To do: The answer must consist of each line of the records below that contains the string "safety".

Given entries:
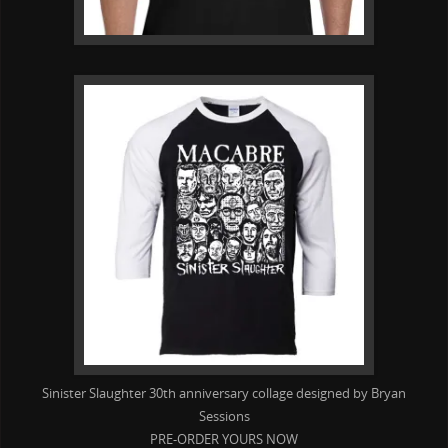
Sinister Slaughter 30th anniversary collage designed by Bryan
Sessions
PRE-ORDER YOURS NOW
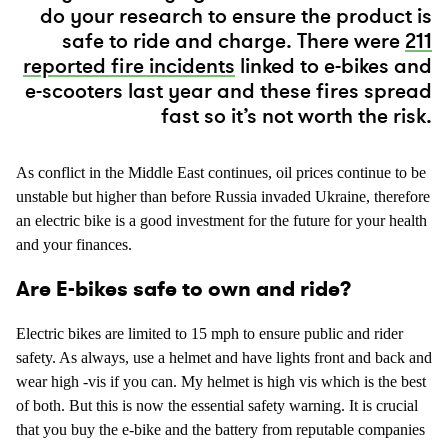
do your research to ensure the product is
safe to ride and charge. There were
211
reported fire incidents
linked to e-bikes and
e-scooters last year and these fires spread
fast so it’s not worth the risk.
As conflict in the Middle East continues, oil prices continue to be
unstable but higher than before Russia invaded Ukraine, therefore
an electric bike is a good investment for the future for your health
and your finances.
Are E-bikes safe to own and ride?
Electric bikes are limited to 15 mph to ensure public and rider
safety. As always, use a helmet and have lights front and back and
wear high -vis if you can. My helmet is high vis which is the best
of both. But this is now the essential safety warning. It is crucial
that you buy the e-bike and the battery from reputable companies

Solution for this problem:
safety. As always, use a helmet and have lights front and back and
of both. But this is now the essential safety warning. It is crucial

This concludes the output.